Work request —
A word-for-word repetition of the records beneath this task is the expected answer.

Material for this exercise —
****************************************

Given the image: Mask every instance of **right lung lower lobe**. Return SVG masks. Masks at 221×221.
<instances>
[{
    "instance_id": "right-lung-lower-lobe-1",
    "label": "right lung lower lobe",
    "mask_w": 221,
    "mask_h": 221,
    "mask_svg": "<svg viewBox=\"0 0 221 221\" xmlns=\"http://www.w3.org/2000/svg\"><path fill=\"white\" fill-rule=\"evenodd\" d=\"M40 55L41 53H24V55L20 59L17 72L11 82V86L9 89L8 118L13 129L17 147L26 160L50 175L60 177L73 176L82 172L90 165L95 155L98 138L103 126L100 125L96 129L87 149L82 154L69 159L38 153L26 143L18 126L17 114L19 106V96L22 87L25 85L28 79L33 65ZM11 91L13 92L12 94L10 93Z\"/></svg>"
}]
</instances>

****************************************

Task response —
Given the image: Mask every instance of **right lung lower lobe**. Return SVG masks. Masks at 221×221.
<instances>
[{
    "instance_id": "right-lung-lower-lobe-1",
    "label": "right lung lower lobe",
    "mask_w": 221,
    "mask_h": 221,
    "mask_svg": "<svg viewBox=\"0 0 221 221\" xmlns=\"http://www.w3.org/2000/svg\"><path fill=\"white\" fill-rule=\"evenodd\" d=\"M40 55L41 53H24V55L20 59L17 72L11 82V86L9 89L8 118L13 129L17 147L26 160L50 175L60 177L73 176L82 172L90 165L95 155L98 138L103 126L100 125L96 129L87 149L82 154L69 159L38 153L26 143L18 126L17 114L19 106V96L22 87L25 85L28 79L33 65ZM11 91L13 92L12 94L10 93Z\"/></svg>"
}]
</instances>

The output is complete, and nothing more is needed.